The "lunar igloo" is an alternative in which geodesic domes of 120 m diam are constructed over each seed factory. Additional factory growth is accommodated by adjacent domes of similar size built with a network of connecting tunnels. Each dome is covered with at least 2-5 m of lunar topsoil which may be sufficient to permit the retention of an internal 0.3-atm oxygen atmosphere. This configuration might be handy in preventing accidental vacuum welding and could simplify servicing and trouble shooting by humans during system failures. Light could be admitted to the underground LMF via a converging reflective geometry (Hyson, personal communication, 1980).

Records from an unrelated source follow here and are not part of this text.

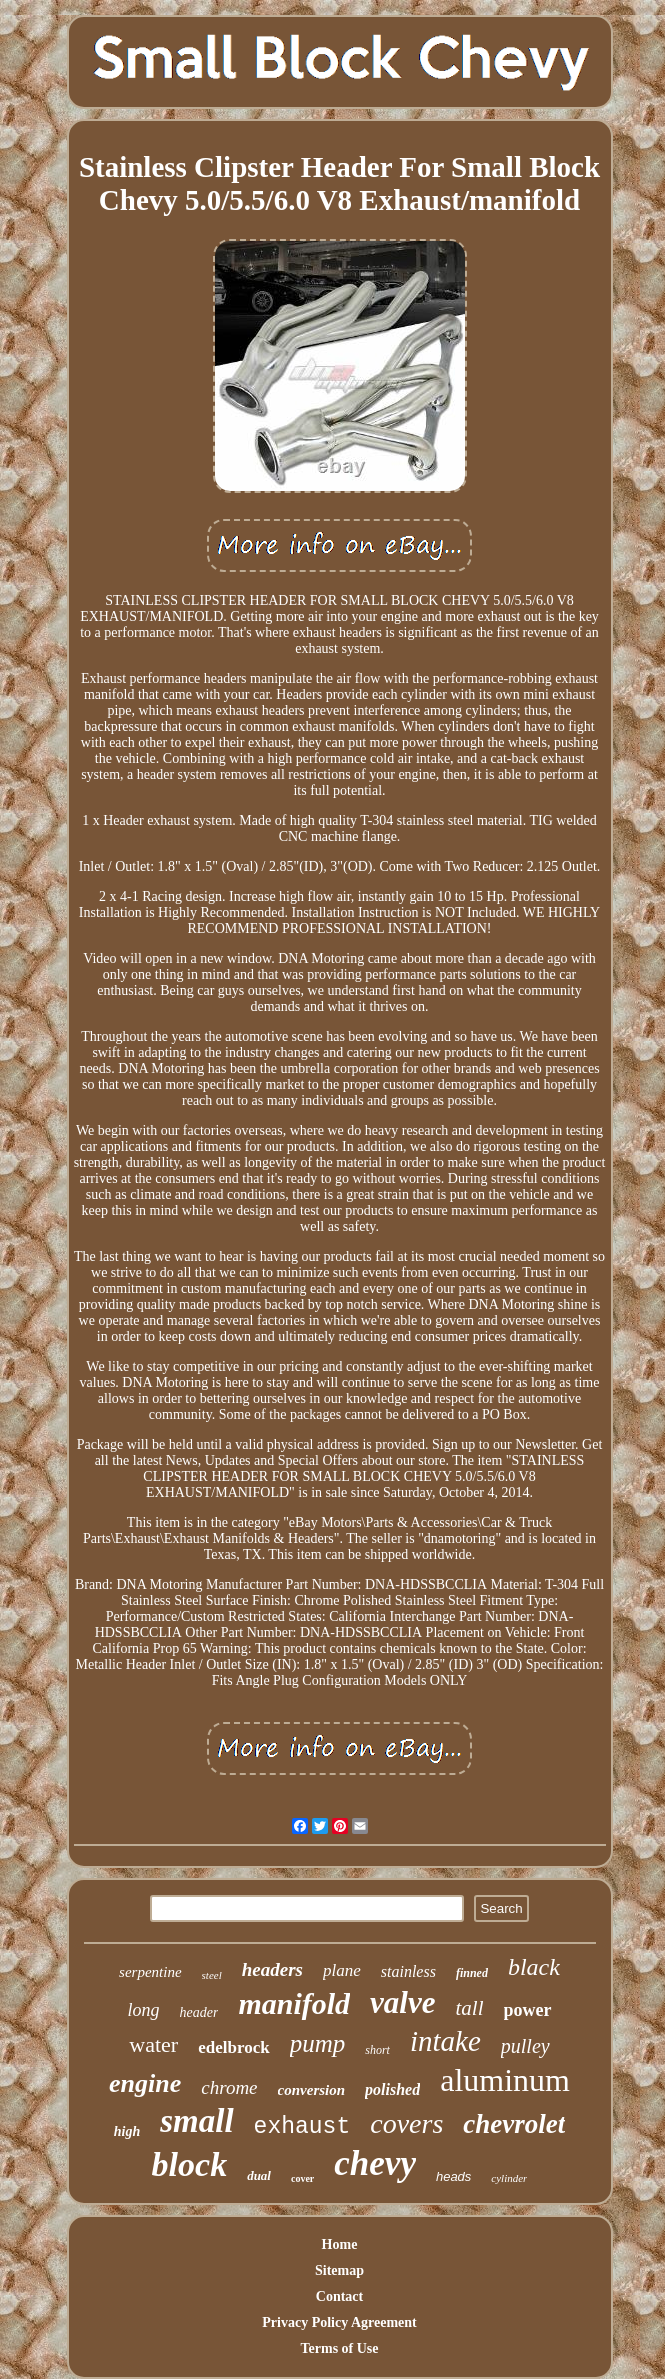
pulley (525, 2046)
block (190, 2164)
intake (445, 2041)
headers (272, 1969)
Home (340, 2244)
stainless (408, 1971)
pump (318, 2043)
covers (406, 2123)
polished (392, 2089)
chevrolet (514, 2124)
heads (453, 2176)
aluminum (505, 2080)
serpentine (150, 1972)
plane (342, 1970)
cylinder (509, 2178)
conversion (312, 2090)
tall (469, 2008)
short (377, 2050)
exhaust (302, 2127)
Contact (339, 2296)
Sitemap (339, 2270)
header (199, 2012)
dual (259, 2175)
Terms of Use (339, 2348)
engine (145, 2083)
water (153, 2044)
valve (402, 2002)
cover (302, 2178)
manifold (294, 2003)
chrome (229, 2087)
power (528, 2010)
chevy (375, 2163)
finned (472, 1973)
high (127, 2131)
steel (212, 1975)
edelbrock (233, 2047)
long (144, 2010)
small (196, 2121)
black (534, 1967)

Since these models represent fundamentally different design concepts (see fig. 5.56), the team compared the two directly on a number of significant factors enumerated table 5.21. The conclusion was that the canopy model is possibly superior in the present fully automated self-replicating LMF application, but that the igloo model is not precluded in other scenarios.

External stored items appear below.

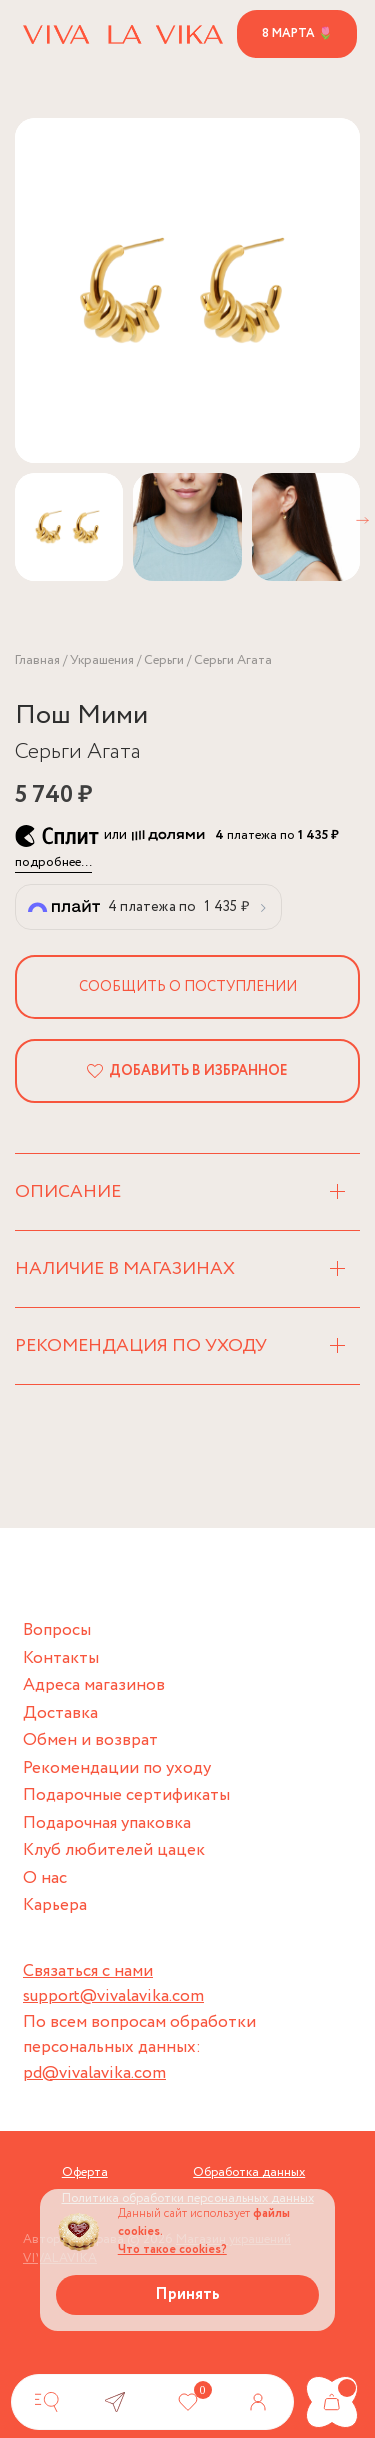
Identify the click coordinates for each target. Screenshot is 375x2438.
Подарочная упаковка (107, 1823)
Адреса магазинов (94, 1685)
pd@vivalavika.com (94, 2073)
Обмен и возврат (90, 1740)
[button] (362, 520)
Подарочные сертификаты (126, 1795)
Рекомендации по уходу (117, 1768)
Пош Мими (81, 715)
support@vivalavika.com (113, 1996)
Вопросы (57, 1630)
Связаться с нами (88, 1971)
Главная (37, 660)
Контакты (61, 1658)
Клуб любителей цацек (114, 1850)
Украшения (102, 660)
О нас (45, 1878)
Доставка (60, 1713)
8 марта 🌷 (297, 33)
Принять (187, 2294)
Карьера (55, 1905)
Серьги (164, 660)
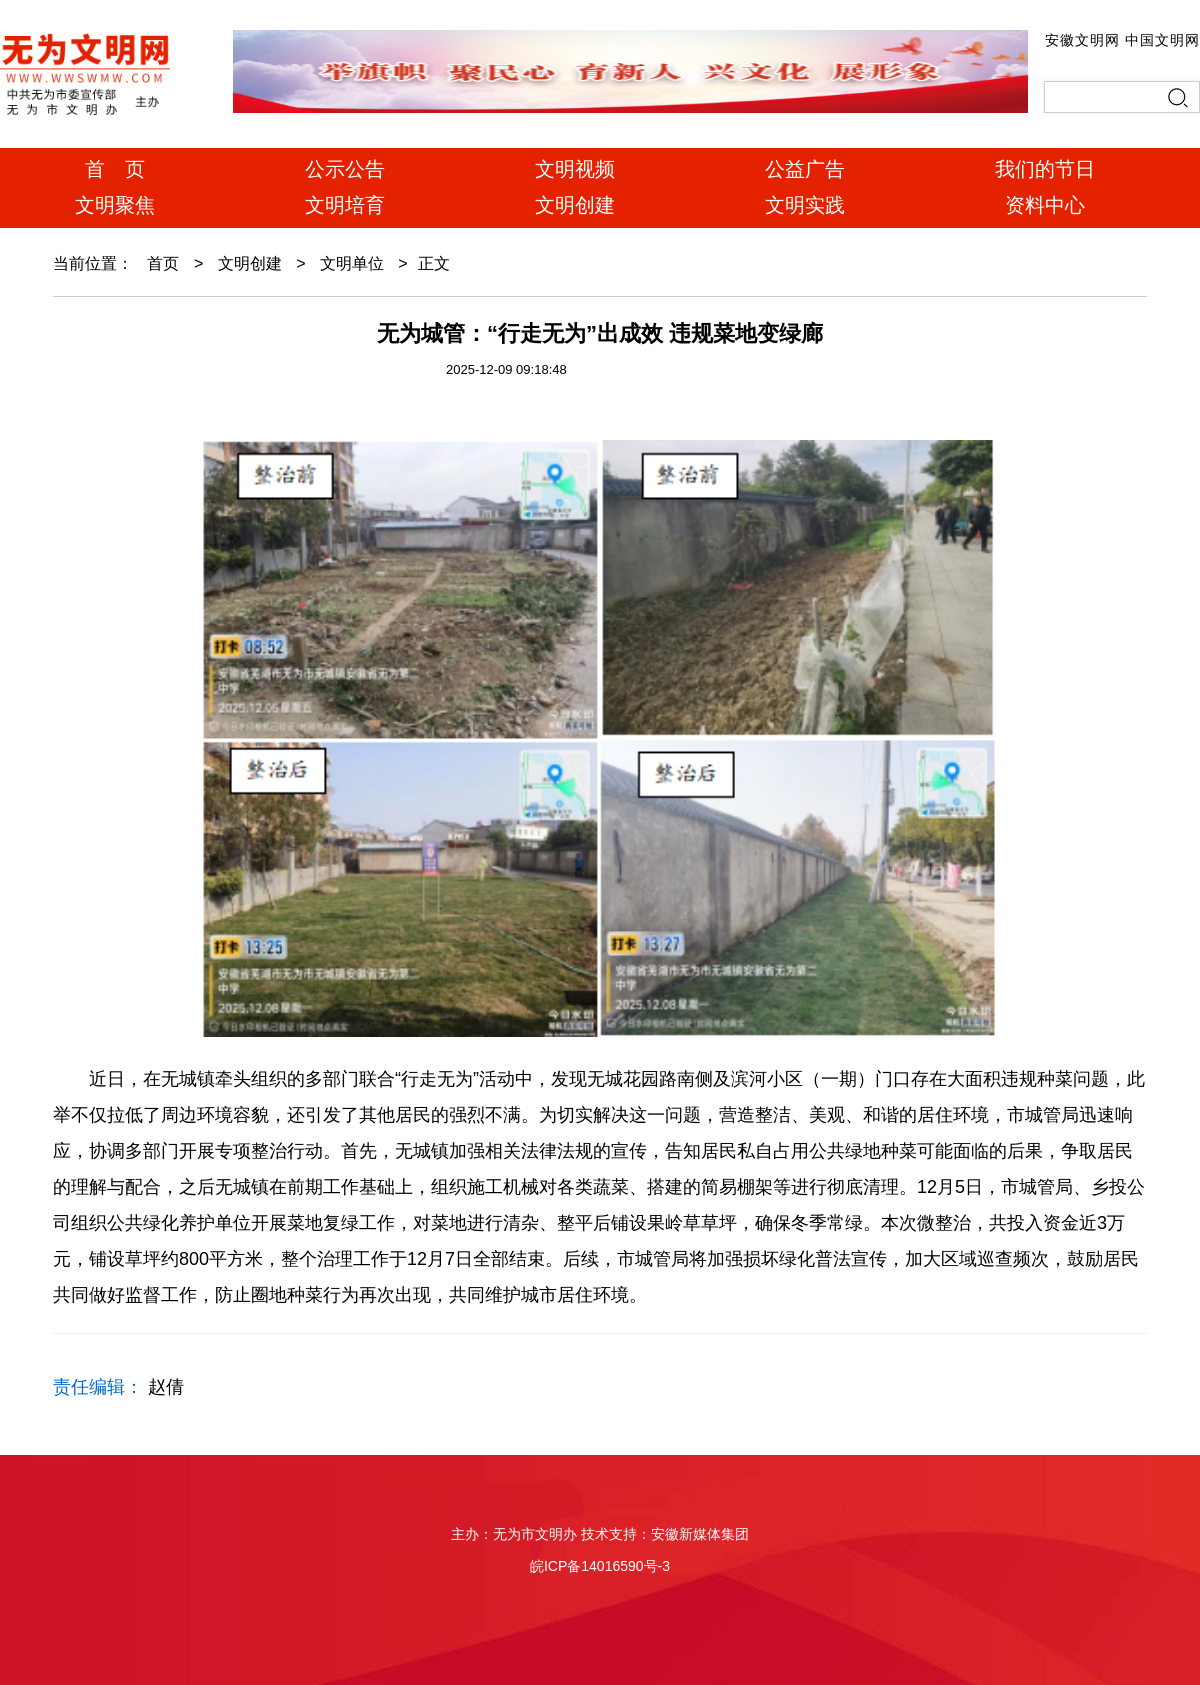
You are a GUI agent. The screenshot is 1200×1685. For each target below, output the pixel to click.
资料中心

|Some important factors||Solar canopy||Lunar igloo|
|1. Maintain useful atmosphere?||no||yes|
|2. Maintain useful vacuum?||yes||yes|
|3. Prevent solar cell degradation?||no||no|
|4. Prevent external optics degradation?||no||no|
|5. Prevent internal optics degradation?||no||yes|
|6. System temperatures easily controlled?||no||yes|
|7. Low mass foundation structure?||yes||yes|
|8. Low mass total structure?||yes||no|
|9. System construction mechanically easy?||yes||less easy|
|10. Easy maintenance of system integrity?||yes||less easy|
|11. Internal lighting easily available?||yes||no|
|12. Human repairman accessible?||yes||yes|
|13. Human repairman habitable?||no||yes|
|14. Easy horizontal mass flow?||yes||yes|
|15. Simplicity of overall system design?||yes||less simple|
|16. Easy to expand LMF system size/mass?||yes||no|
|17. Waste heat easily rejected?||yes||no|
|18. Terrestrial manufacturing processes easily transferred?||less easy||yes|
Criswell, David R.: The Initial Lunar Supply Base. In Space Resources and Space Settlements, John Billingham, William Gilbreath, Brian O'Leary, and Beulah Gossett, eds., NASA SP-428, 1979, pp. 207-224.

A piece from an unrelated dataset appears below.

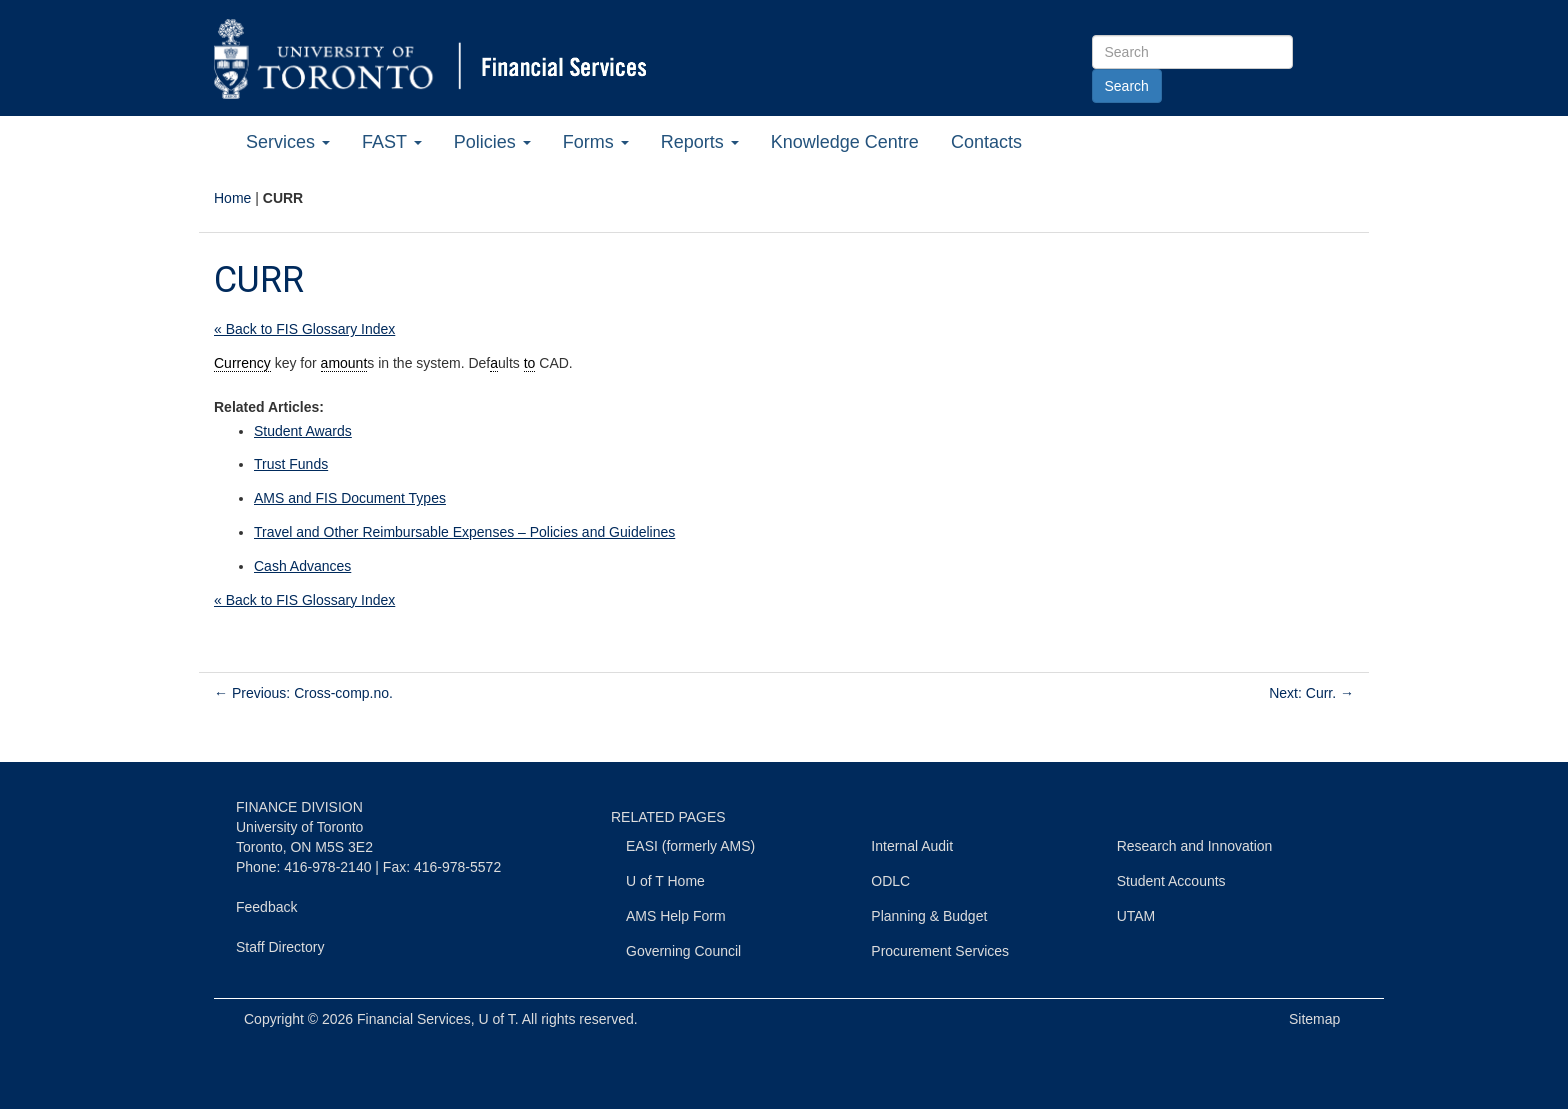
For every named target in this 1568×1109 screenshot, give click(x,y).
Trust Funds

O'Neill, G. K.; Driggers, G.; and O'Leary, B.: New Routes to Manufacturing in Space. Astronautics and Aeronautics, vol. 18, October 1980, pp. 46-51.
Vajk, J. P.; Engel, J. H.; and Shettler, J. K.: Habitat and Logistic Support Requirements for the Initiation of a Space Manufacturing Enterprise. In Space Resources and Space Settlements, John Billingham, William Gilbreath, Brian O'Leary, and Beulah Gossett, eds., NASA SP-428, 1979, pp. 61-83.